_MATERIAL FOR THE TASK:_
+++
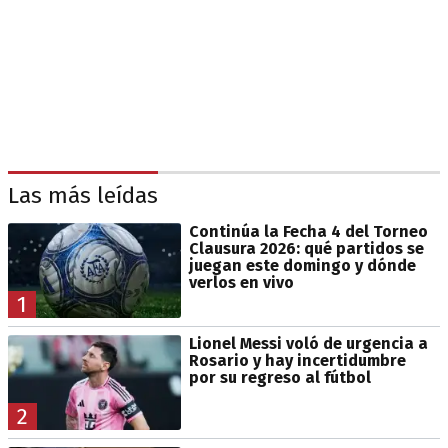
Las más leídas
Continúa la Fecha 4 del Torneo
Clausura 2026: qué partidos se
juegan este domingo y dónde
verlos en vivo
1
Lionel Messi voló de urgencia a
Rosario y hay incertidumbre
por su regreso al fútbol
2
+++
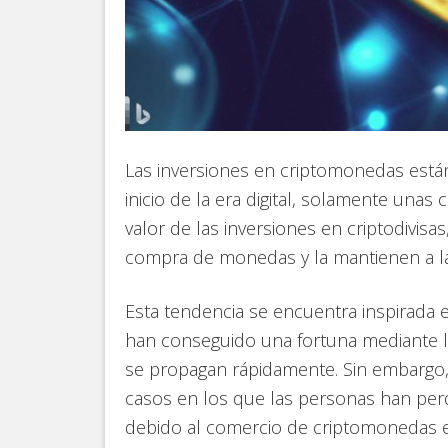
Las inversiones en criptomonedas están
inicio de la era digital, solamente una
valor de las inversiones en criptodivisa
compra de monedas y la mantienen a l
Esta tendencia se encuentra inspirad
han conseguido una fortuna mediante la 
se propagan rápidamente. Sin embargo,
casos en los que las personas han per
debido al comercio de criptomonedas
+++
Only lines with the word "criptomonedas" count here; copy every one from the records.

Las inversiones en criptomonedas están
debido al comercio de criptomonedas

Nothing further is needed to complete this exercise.